Can a guy claim all what he gave?

Q: I was in nikah that was not consummated. Now the boy’s part wants back all that they gave. Jewelry, restaurant trips, food I ate, phone calls I made with their insistence. What is the ahkamat on the hanafee school of thought? Please I am not asking about the mehr. The mehr part we already have resolved.

Is it fair to make claim on food, makeup, watch (battery died), phone calls, and shoes? What is your take Imaam? You did ignore my seven emails. Can you please answer? Please also answer in light of Bengali/Indian/Afghani/Pakistani/arab culture. ‘goodriddancetorottenapples’

A: At the time of handing over the jewelry to the female or her representatives, had it been stated, ‘this is for you to be the owner of,’ then in such an instance, it would be hers. He cannot make a claim of it.

If jewelry was given as showpieces with the groom saying, ‘this is for you to only use,’ then in such an instance, it must be given back to the boy’s party.

By contrast, had the items been placed on a platter as part of a cultural event and it is/was understood that the jewelry was only to be used by the girl as an item of ‘showing off’, then in such a case it would be given back to the groom. For example, the boy’s side stated: We want to give you jewelry, but cannot afford it; however, we would place grandma’s jewelry on you to make people think we are generous. In such a situation, the giving would be linked to a cultural (urfi) request/demand and thus would have to be given back. However, the girl could very well keep it in the following example: If the cultural request/demand (urfi) is that it would become hers once she gives birth, or it would become hers if she has it in her possession for a year, etc. then it would be hers when a given condition is met. Here it depends on the cultural aspect (Urfi). Should the urfi aspect not apply, then the following would:

Quote from a divorce case: As one father-in-law did it very well for his daughter: he had his wife ask the groom: whose is all this for? The man was happy, it was his first wife; he was taken by the moment (not her beauty.) He said: it’s hers (pointing to the woman). Done deal, a claim could never be made upon this jewelry by the groom. It remains her rightful jewelry. But she lost the guy! Gold is what you want, gold is what you get. Marriage is what you want, marriage is what you get! This is the way it usually pans out.

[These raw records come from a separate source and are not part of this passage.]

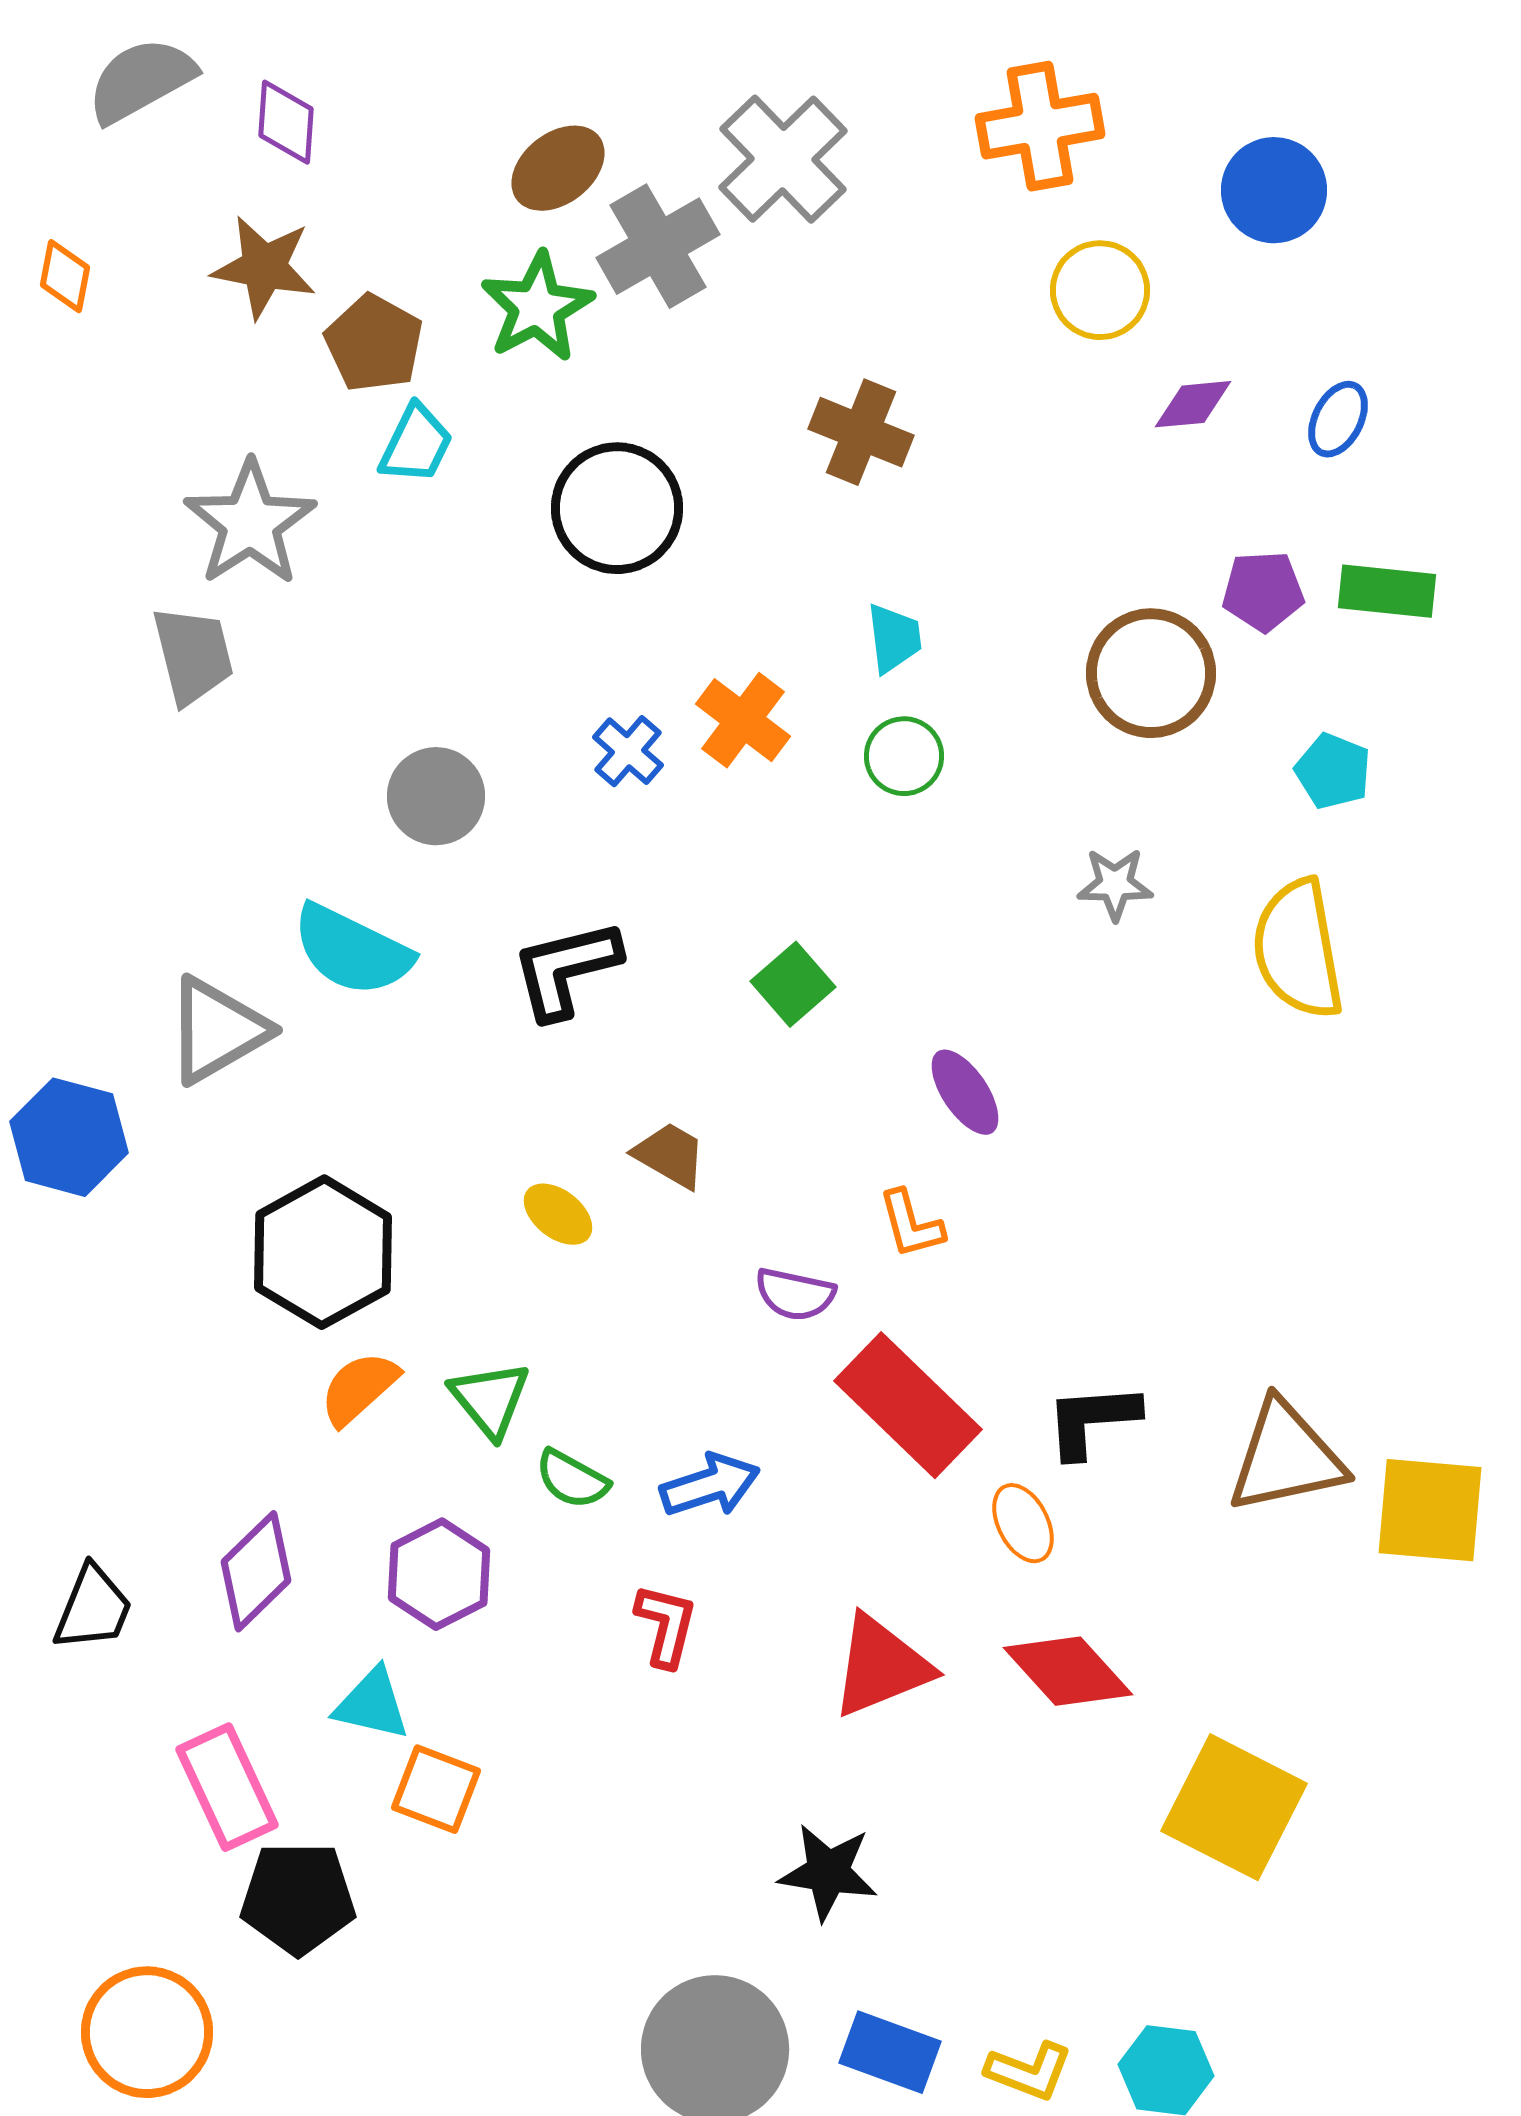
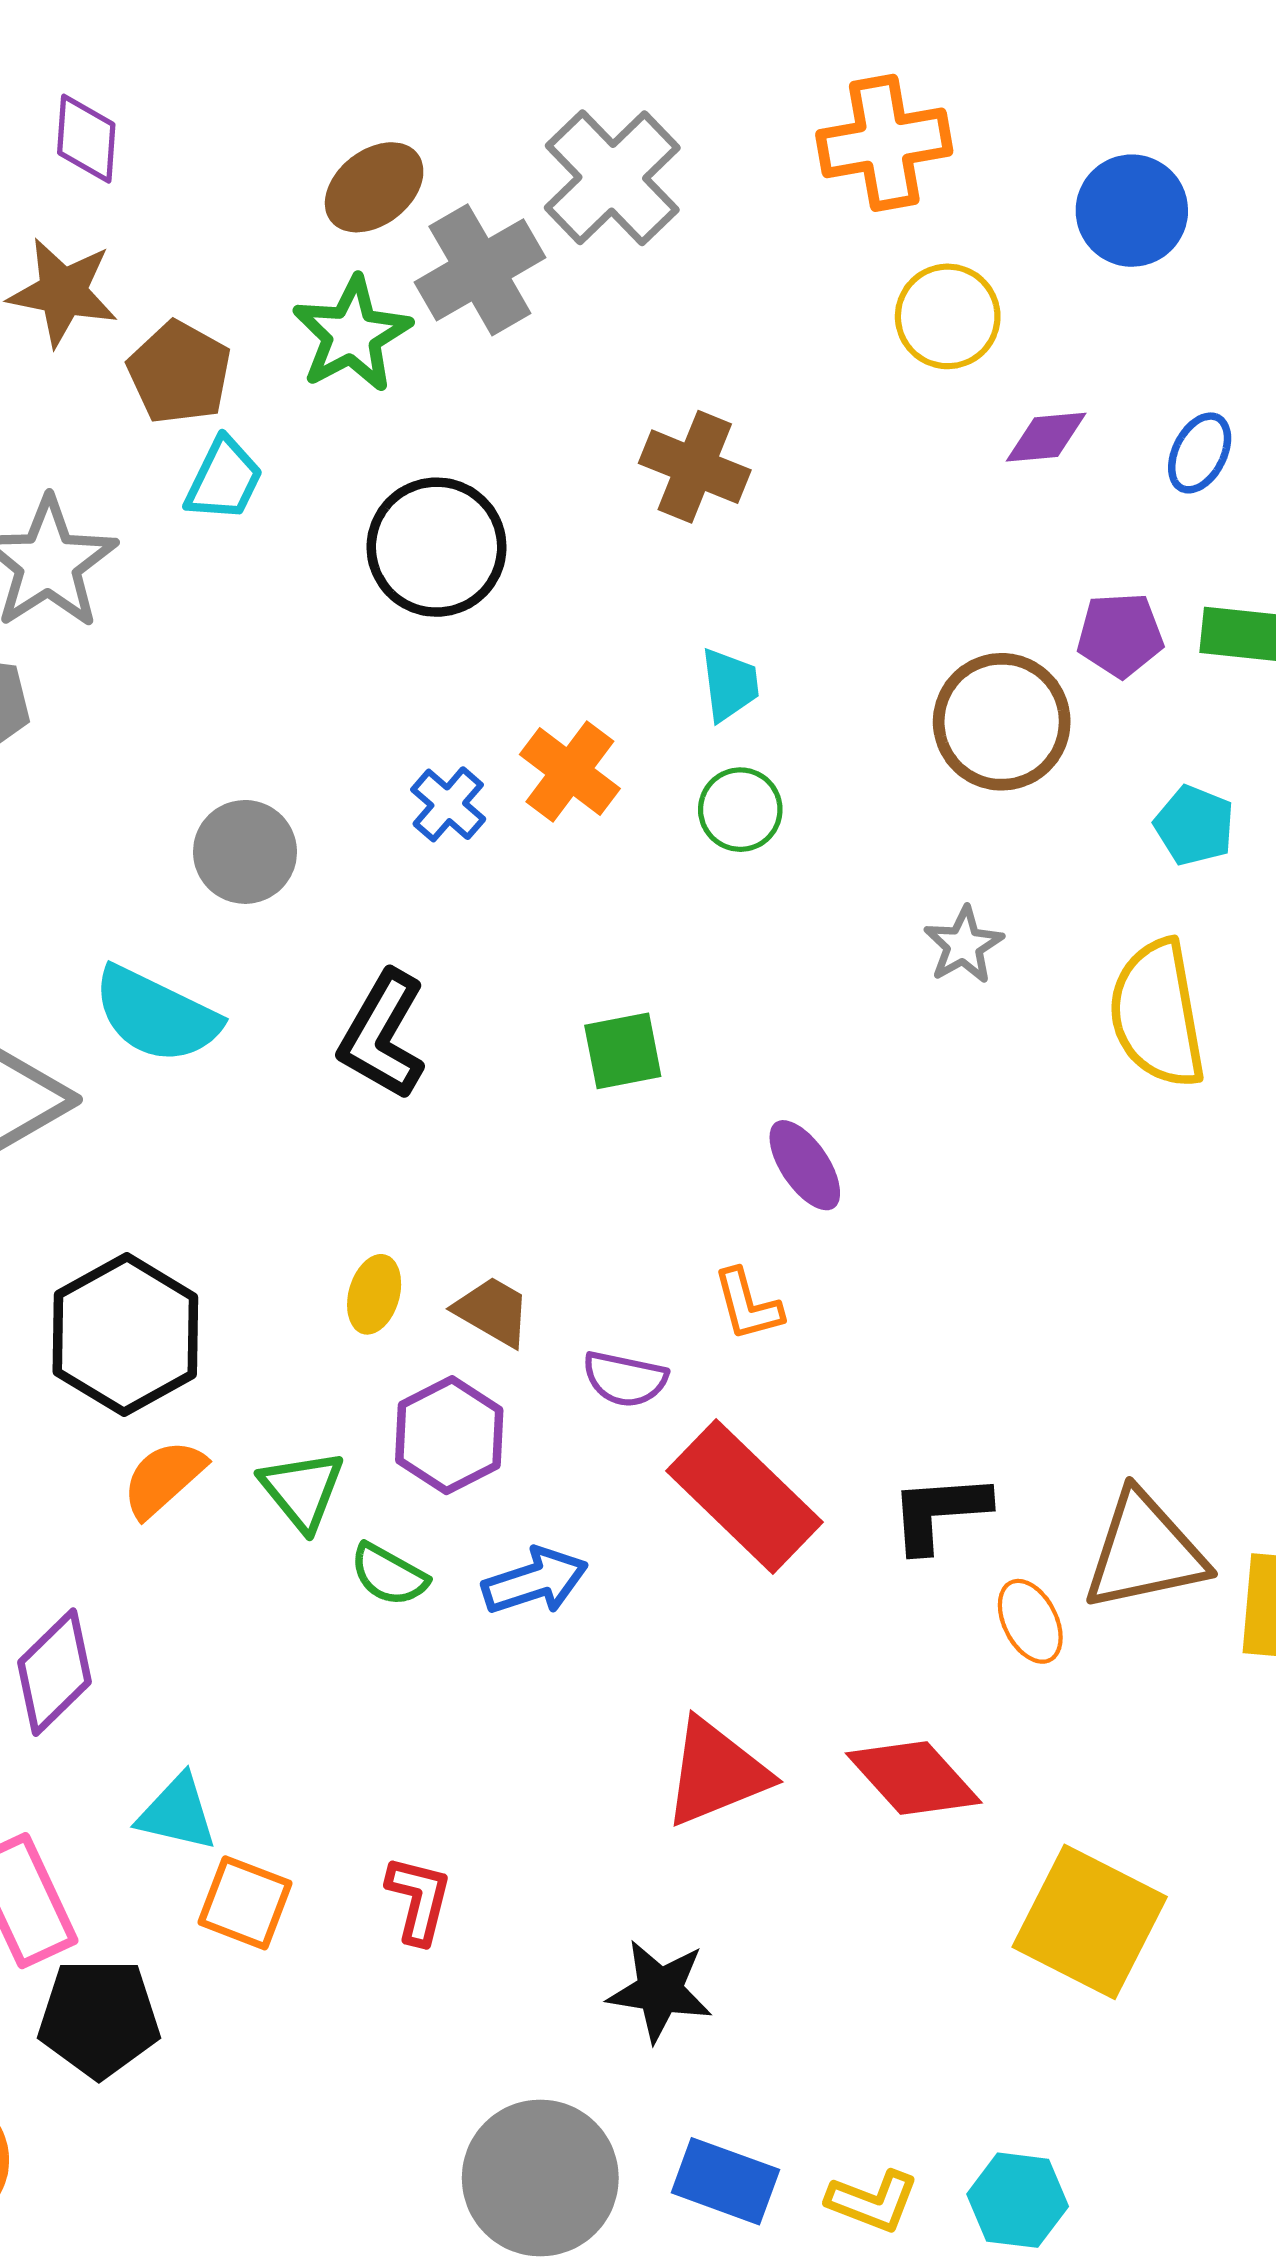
gray star: (1115, 884) -> (964, 945), turned -30
black L-shape: (566, 969) -> (383, 1035), turned -46
green square: (793, 984) -> (623, 1051), turned 30
brown trapezoid: (670, 1155) -> (493, 1311), moved
yellow ellipse: (558, 1214) -> (374, 1294), turned 68
orange ellipse: (1023, 1523) -> (1030, 1621), moved
purple hexagon: (439, 1574) -> (449, 1435), moved
red L-shape: (666, 1625) -> (419, 1900), moved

If you want to keep the jewelry, merely present your witnesses (bayinah) as to what the groom said at the time of giving you the gift. If you as a female do not have the proof that he gave it to you, then you would have to give it back. If he gave it to you and you cannot prove it as such, then merely giving it back to him due to his false claim would entitle him to receive it, even though he could very well be a liar in his testimony. In such a case he is a thief, but since you cannot prove it, he would be sinful. (Should the latter be the case, good riddance to him. One honest person is better than a 1000 liars)

As for those things that were given and consumed, e.g. food, makeup, etc. you would not need to give him back the value of those perishables. The watch battery would not need to be replaced either! Giving him back the watch in an ‘as is’ condition would suffice, provided you did not do things to spitefully damage it. If the makeup is fully used, you would not have to compensate him for it nor for its usage.

Allah Certainly Knows Best.

p.s. reflective question and comment: Why would you want to keep what a person was not happy to give you before the marriage was even consummated? I personally would feel it worthy to voluntarily give twice the amount a person would request to get rid of them due to my not finding myself compatible with them on every level. But maybe just me!

p.s. This answer is based on religion with aspects of culture taken into consideration as in the terminology of Urfi. We would NEVER answer on the bases of ‘Bengali/Indian/Afghani/Pakistani/Arab culture’ alone, inshaAllah. This is not a culture class/site in its absolute manner. We thank you for understanding. May your issue be resolved with ease and peace.

p.s. Woman, to safeguard yourself, always ask the guy in front of witnesses as to the statues of the gifts. Is it a loan, show piece, gift? This would eliminate later confusion. (Your asking may also seem tacky. It all comes down to what you want out of life, marriage, relationship, etc. Gold, glitter or garbage?)